EXTRACTED ENTRIES:
[Start of Attachment]
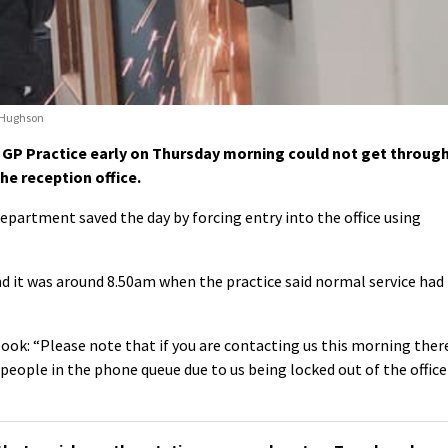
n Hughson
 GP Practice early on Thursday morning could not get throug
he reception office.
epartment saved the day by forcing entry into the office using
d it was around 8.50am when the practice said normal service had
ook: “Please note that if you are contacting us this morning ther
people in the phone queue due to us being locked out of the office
[End of Attachment]
[Start of Attachment]
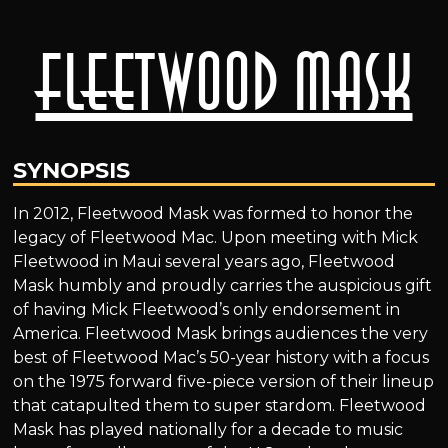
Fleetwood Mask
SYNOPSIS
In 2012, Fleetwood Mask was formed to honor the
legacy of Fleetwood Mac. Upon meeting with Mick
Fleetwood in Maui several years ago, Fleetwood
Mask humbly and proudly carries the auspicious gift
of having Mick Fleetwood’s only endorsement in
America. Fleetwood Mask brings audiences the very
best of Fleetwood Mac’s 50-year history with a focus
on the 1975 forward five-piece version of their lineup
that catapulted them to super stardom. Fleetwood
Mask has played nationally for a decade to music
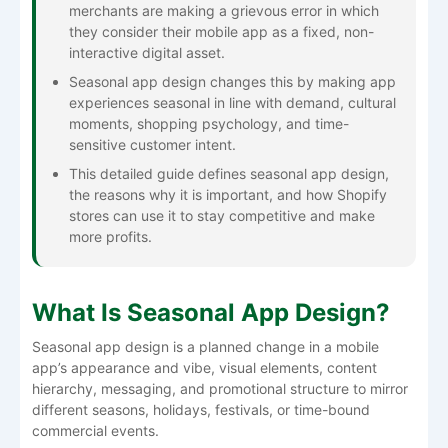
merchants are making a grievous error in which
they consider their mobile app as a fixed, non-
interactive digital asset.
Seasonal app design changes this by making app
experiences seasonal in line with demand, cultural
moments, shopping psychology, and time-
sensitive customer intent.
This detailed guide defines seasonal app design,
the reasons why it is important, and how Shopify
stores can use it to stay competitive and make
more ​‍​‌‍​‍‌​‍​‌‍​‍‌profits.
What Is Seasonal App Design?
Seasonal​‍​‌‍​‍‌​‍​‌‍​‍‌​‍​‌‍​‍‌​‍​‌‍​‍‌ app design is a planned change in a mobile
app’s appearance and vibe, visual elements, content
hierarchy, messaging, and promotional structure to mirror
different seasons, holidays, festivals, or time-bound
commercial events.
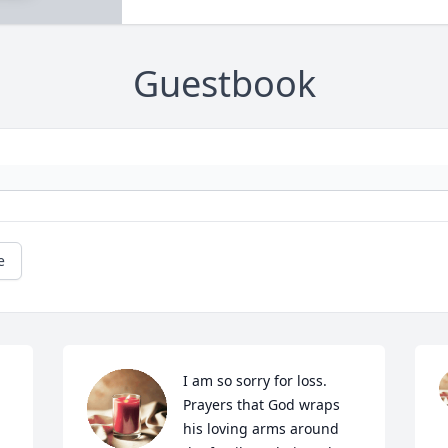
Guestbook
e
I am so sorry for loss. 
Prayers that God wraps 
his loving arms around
[End of Attachment]
WHAT YOU NEED TO DO: Output the lines above between the one holding "merchants are making" and the one holding "hierarchy, messaging, and", inclusive, with nothing before or after them.

SOLUTION TO THE EXERCISE:
merchants are making a grievous error in which
they consider their mobile app as a fixed, non-
interactive digital asset.
Seasonal app design changes this by making app
experiences seasonal in line with demand, cultural
moments, shopping psychology, and time-
sensitive customer intent.
This detailed guide defines seasonal app design,
the reasons why it is important, and how Shopify
stores can use it to stay competitive and make
more ​‍​‌‍​‍‌​‍​‌‍​‍‌profits.
What Is Seasonal App Design?
Seasonal​‍​‌‍​‍‌​‍​‌‍​‍‌​‍​‌‍​‍‌​‍​‌‍​‍‌ app design is a planned change in a mobile
app’s appearance and vibe, visual elements, content
hierarchy, messaging, and promotional structure to mirror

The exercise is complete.